Presentato il piano nazionale contro il dissesto idrogeologico

Galletti, “oggi è una giornata importante, un grande passo in avanti per la messa in sicurezza del Paese”.

“Oggi è una giornata importante, un grande passo in avanti per la messa in sicurezza del Paese”. Con queste parole il Ministro dell’Ambiente Gian Luca Galletti ha presentato questa mattina a Palazzo Chigi, insieme al Ministro delle Infrastrutture Graziano Delrio e al direttore della struttura di Missione di Palazzo Chigi #Italiasicura Mauro Grassi, il piano nazionale contro il dissesto idrogeologico.

A meno di 48ore dal tragico evento di Cadore, si torna a parlare di dissesto e questa volta fortunatamente in chiave positiva.
“Presentiamo, prosegue Galletti, un piano vero - con soldi veri, spendibili immediatamente”.
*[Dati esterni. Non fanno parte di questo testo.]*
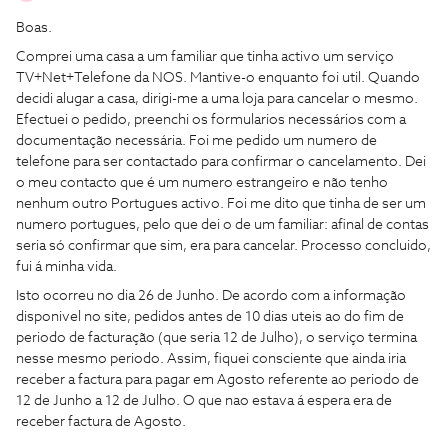
Boas.
Comprei uma casa a um familiar que tinha activo um serviço
TV+Net+Telefone da NOS. Mantive-o enquanto foi util. Quando
decidi alugar a casa, dirigi-me a uma loja para cancelar o mesmo.
Efectuei o pedido, preenchi os formularios necessários com a
documentação necessária. Foi me pedido um numero de
telefone para ser contactado para confirmar o cancelamento. Dei
o meu contacto que é um numero estrangeiro e não tenho
nenhum outro Portugues activo. Foi me dito que tinha de ser um
numero portugues, pelo que dei o de um familiar: afinal de contas
seria só confirmar que sim, era para cancelar. Processo concluido,
fui á minha vida.
Isto ocorreu no dia 26 de Junho. De acordo com a informação
disponivel no site, pedidos antes de 10 dias uteis ao do fim de
periodo de facturação (que seria 12 de Julho), o serviço termina
nesse mesmo periodo. Assim, fiquei consciente que ainda iria
receber a factura para pagar em Agosto referente ao periodo de
12 de Junho a 12 de Julho. O que nao estava á espera era de
receber factura de Agosto.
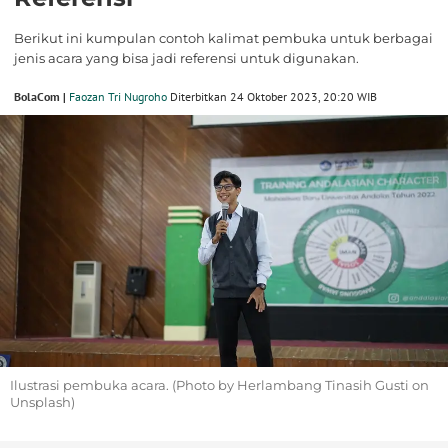
Berikut ini kumpulan contoh kalimat pembuka untuk berbagai
jenis acara yang bisa jadi referensi untuk digunakan.
BolaCom |
Faozan Tri Nugroho
Diterbitkan 24 Oktober 2023, 20:20 WIB
Ilustrasi pembuka acara. (Photo by Herlambang Tinasih Gusti on
Unsplash)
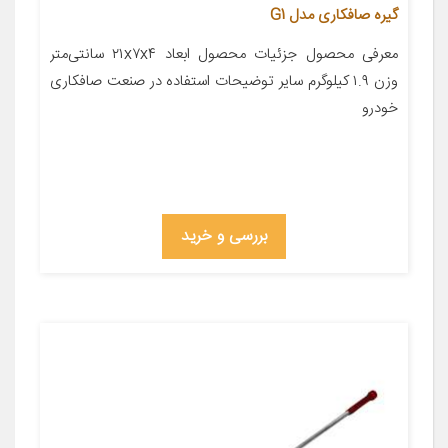
گیره صافکاری مدل G1
معرفی محصول جزئیات محصول ابعاد ۲۱x۷x۴ سانتی‌متر
وزن ۱.۹ کیلوگرم سایر توضیحات استفاده در صنعت صافکاری
خودرو
بررسی و خرید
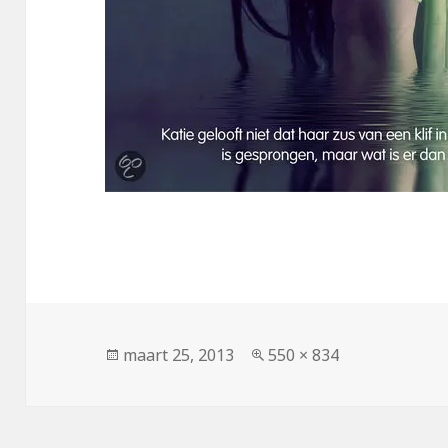
Geplaatst
maart 25, 2013
Volledige
550 × 834
op
grootte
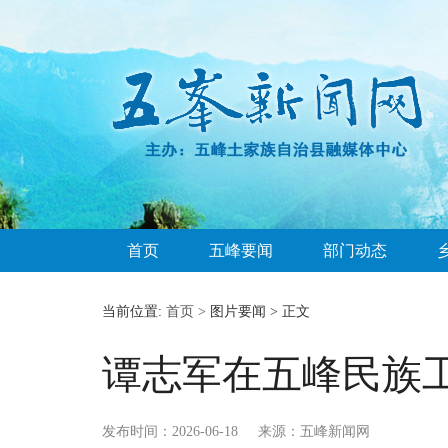
首页
五峰要闻
部门动态
当前位置:
首页 >
图片要闻 > 正文
谭志军在五峰民族
发布时间：2026-06-18
来源：五峰新闻网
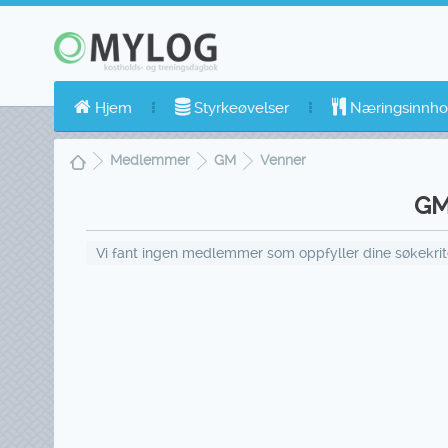
Hjem
Styrkeøvelser
Næringsinnho
Medlemmer
GM
Venner
GM
Vi fant ingen medlemmer som oppfyller dine søkekriter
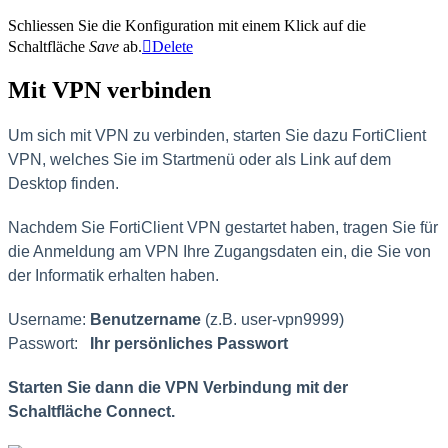
Schliessen Sie die Konfiguration mit einem Klick auf die
Schaltfläche
Save
ab.
Delete
Mit VPN verbinden
Um sich mit VPN zu verbinden, s
tarten Sie dazu FortiClient
VPN, welches Sie im Startmenü oder als Link auf dem
Desktop finden.
Nachdem Sie FortiClient VPN gestartet haben, tragen Sie für
die Anmeldung am VPN Ihre Zugangsdaten ein, die Sie von
der Informatik erhalten haben.
Username:
Benutzername
(z.B. user-vpn9999)
Passwort:
Ihr persönliches Passwort
Starten Sie dann die VPN Verbindung mit der
Schaltfläche
Connect
.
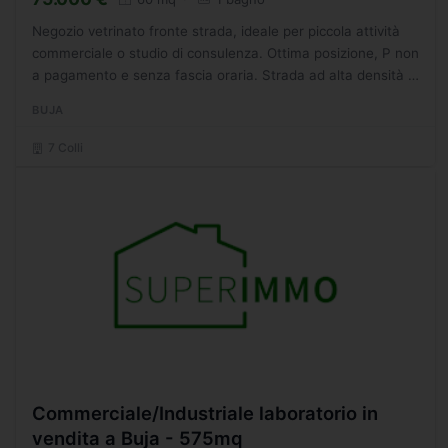
Negozio vetrinato fronte strada, ideale per piccola attività
commerciale o studio di consulenza. Ottima posizione, P non
a pagamento e senza fascia oraria. Strada ad alta densità di
traffico. A due passi dal centro cittadino....
BUJA
7 Colli
Commerciale/Industriale laboratorio in
vendita a Buja - 575mq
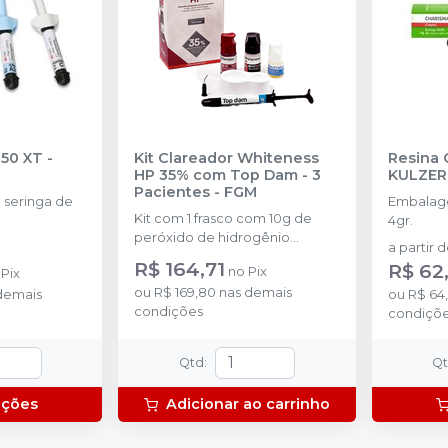
350 XT
-
Kit Clareador Whiteness
Resina 
HP 35% com Top Dam - 3
KULZER
Pacientes
-
FGM
seringa de
Embalage
Kit com 1 frasco com 10g de
4gr.
peróxido de hidrogênio
a partir 
concentrado + 1 frasco com 5g
R$ 164,71
R$ 62
no
Pix
o
Pix
de espessante + 1 frasco com
ou
R$ 169,80
nas demais
demais
2g de solução Neutralize
ou
R$ 64
condições
(neutralizante de peróxidos) + 1
condiçõ
espátula e uma placa para
preparo do gel e 1 Top Dam
Qtd
:
Q
com 2g.
pções
Adicionar ao carrinho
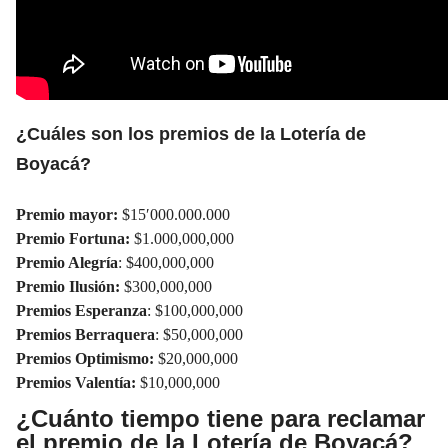
¿Cuáles son los premios de la Lotería de
Boyacá?
Premio mayor:
$15′000.000.000
Premio Fortuna:
$1.000,000,000
Premio Alegría
: $400,000,000
Premio Ilusión:
$300,000,000
Premios Esperanza
: $100,000,000
Premios Berraquera
: $50,000,000
Premios Optimismo:
$20,000,000
Premios Valentía:
$10,000,000
¿Cuánto tiempo tiene para reclamar
el premio de la Lotería de Boyacá?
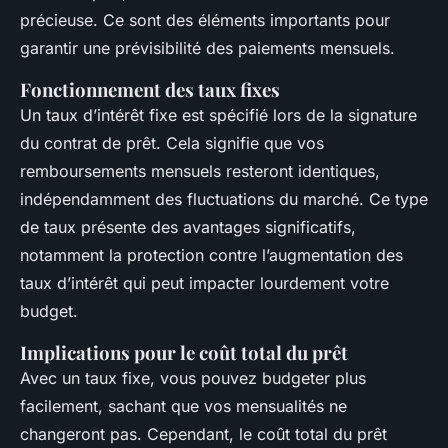
précieuse. Ce sont des éléments importants pour
garantir une prévisibilité des paiements mensuels.
Fonctionnement des taux fixes
Un taux d’intérêt fixe est spécifié lors de la signature
du contrat de prêt. Cela signifie que vos
remboursements mensuels resteront identiques,
indépendamment des fluctuations du marché. Ce type
de taux présente des avantages significatifs,
notamment la protection contre l’augmentation des
taux d’intérêt qui peut impacter lourdement votre
budget.
Implications pour le coût total du prêt
Avec un taux fixe, vous pouvez budgeter plus
facilement, sachant que vos mensualités ne
changeront pas. Cependant, le coût total du prêt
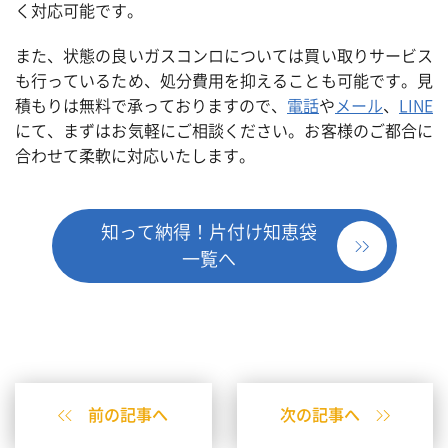
く対応可能です。
また、状態の良いガスコンロについては買い取りサービス
も行っているため、処分費用を抑えることも可能です。見
積もりは無料で承っておりますので、
電話
や
メール
、
LINE
にて、まずはお気軽にご相談ください。お客様のご都合に
合わせて柔軟に対応いたします。
知って納得！片付け知恵袋
一覧へ
前の記事へ
次の記事へ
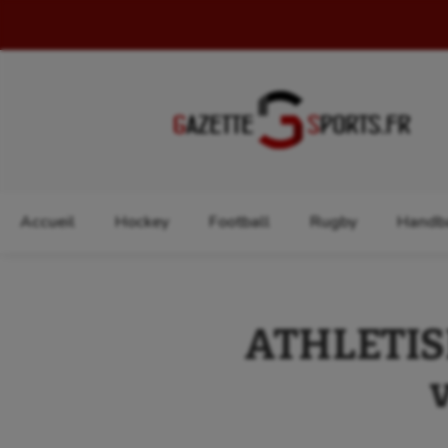
Rechercher :
Accueil
Hockey
Football
Rugby
Handba
ATHLETISM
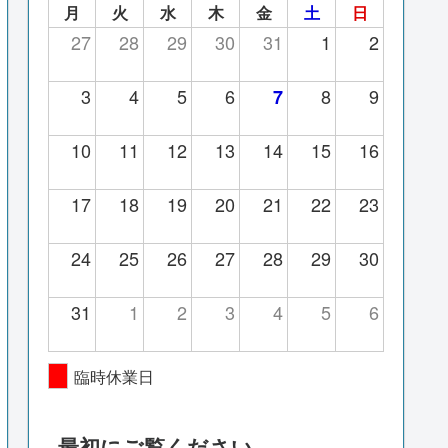
月
火
水
木
金
土
日
27
28
29
30
31
1
2
3
4
5
6
8
9
7
10
11
12
13
14
15
16
17
18
19
20
21
22
23
24
25
26
27
28
29
30
31
1
2
3
4
5
6
臨時休業日
最初にご覧ください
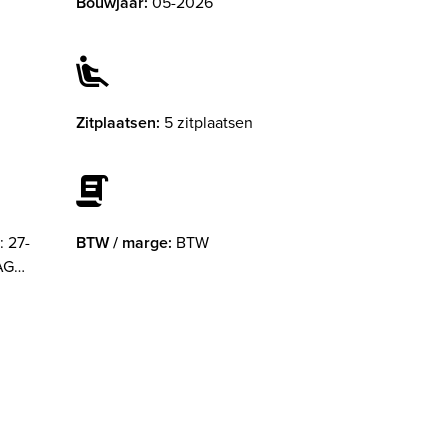
Bouwjaar:
05-2026
Zitplaatsen:
5 zitplaatsen
: 27-
BTW / marge:
BTW
AG
anden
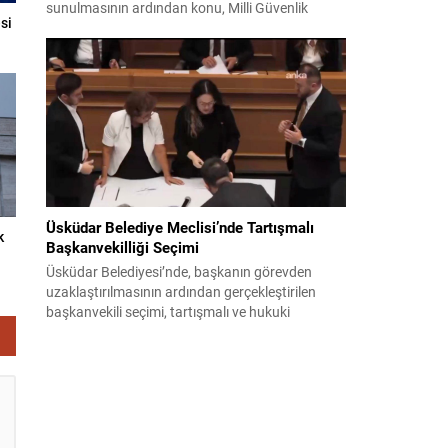
sunulmasının ardından konu, Milli Güvenlik
si
Kurulu (MGK) toplantısında ele alınmıştır.
Toplantı sonrası yayımlanan sekiz maddelik
bildiri, ülke güvenliği ve bölgesel gelişmelere dair
değerlendirmeleri içermektedir. Yaklaşık 2 saat
15 dakika süren oturumun sonuç metninde;
terörle mücadele, bölgesel istikrar,...
Üsküdar Belediye Meclisi’nde Tartışmalı
k
Başkanvekilliği Seçimi
Üsküdar Belediyesi’nde, başkanın görevden
uzaklaştırılmasının ardından gerçekleştirilen
başkanvekili seçimi, tartışmalı ve hukuki
itirazlara konu olacak uygulamalarla gündeme
geldi. Yapılan oylamada usul ve gizlilikle ilgili
ciddi iddialar ortaya atıldı; bazı oyların geçersiz
sayılması ve meclis içindeki yönlendirmeler
kamuoyunda tepkilere yol açtı. Seçim sürecinde
yaşanan gelişmeler, parti grupları arasındaki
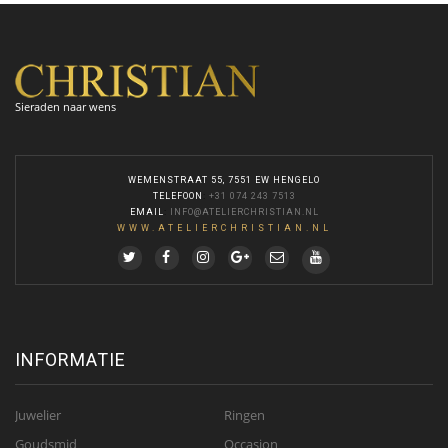
Sieraden naar wens
WEMENSTRAAT 55, 7551 EW HENGELO
TELEFOON
:
+31 074 243 7513
EMAIL
:
INFO@ATELIERCHRISTIAN.NL
WWW.ATELIERCHRISTIAN.NL
INFORMATIE
Juwelier
Ringen
Goudsmid
Occasion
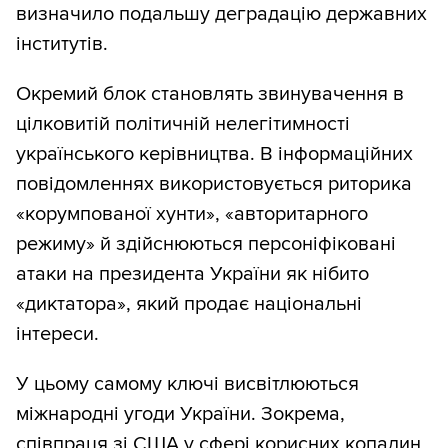
визначило подальшу деградацію державних
інститутів.
Окремий блок становлять звинувачення в
цілковитій політичній нелегітимності
українського керівництва. В інформаційних
повідомленнях використовується риторика
«корумпованої хунти», «авторитарного
режиму» й здійснюються персоніфіковані
атаки на президента України як нібито
«диктатора», який продає національні
інтереси.
У цьому самому ключі висвітлюються
міжнародні угоди України. Зокрема,
співпраця зі США у сфері корисних копалин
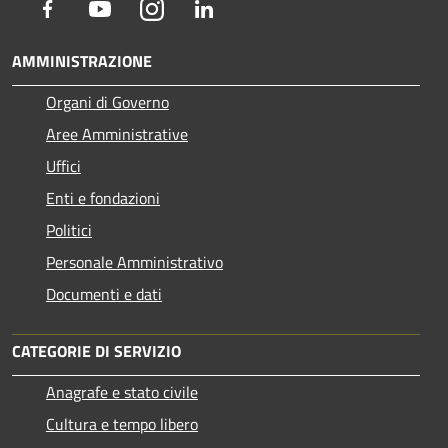
Facebook
Youtube
Instagram
LinkedIn
AMMINISTRAZIONE
Organi di Governo
Aree Amministrative
Uffici
Enti e fondazioni
Politici
Personale Amministrativo
Documenti e dati
CATEGORIE DI SERVIZIO
Anagrafe e stato civile
Cultura e tempo libero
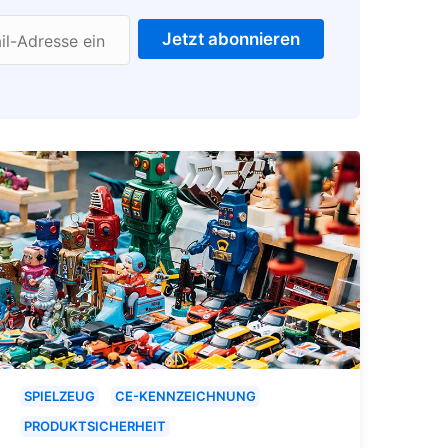
Jetzt abonnieren
il-Adresse ein
SPIELZEUG
CE-KENNZEICHNUNG
PRODUKTSICHERHEIT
Un piano, quello presentato oggi, da 1,2 miliardi di euro. Di queste, sottolinea il Ministro, “sono già disponibili 650 milioni. Il restante arriverà nei prossimi mesi”. “Ora, prosegue Galletti, ci aspettiamo un impegno concreto da parte delle Regioni, perché queste risorse diventino subito cantieri”.

Sono 132, , i comuni interessati da questo piano . 33, invece, i primi cantieri che partiranno e che riguardano le città di Bologna, Cesenatico, Firenze, Genova, Milano, Olbia, Padova, Pescara e Venezia. Quelle che il Ministro ha definito le “priorità”, ovvero quei luoghi che rappresentano i maggiori rischi per la popolazione.
Ma non si penserà solo alle grandi città: sarà presto pronto anche un piano per i piccoli comuni.

Altra novità importante di questo piano riguarda i fondi che saranno concessi basandosi su due grandi parametri: i dati tecnici del rischio oggettivo per il maggior numero di persone e la velocità dell'avvio dei cantieri. Saranno premiati, quindi, “quei comuni e quelle regioni che hanno i progetti in stato avanzato di realizzazione – ha aggiunto Galletti - perché non ci possiamo più permettere di lasciare progetti nei cassetti”.

Ovviamente questo piano non rappresenta la panacea per risolvere questo problema, ci tiene a specificare Galletti. “Davanti abbiamo un lavoro lunghissimo che durerà molto, probabilmente anche oltre questa legislatura”. Si tratta solo dell’inizio, ma già alcuni risultati si stanno intravedendo: “In questi mesi abbiamo semplificato le norme, fissato le priorità, firmato un protocollo con il presidente Cantone e l'Anac per la legalità nei cantieri, chiuso un accordo di grande responsabilità con i sindacati per avere più turni di lavoro”.

Il primo passo è stato fatto, ora bisogna andare avanti.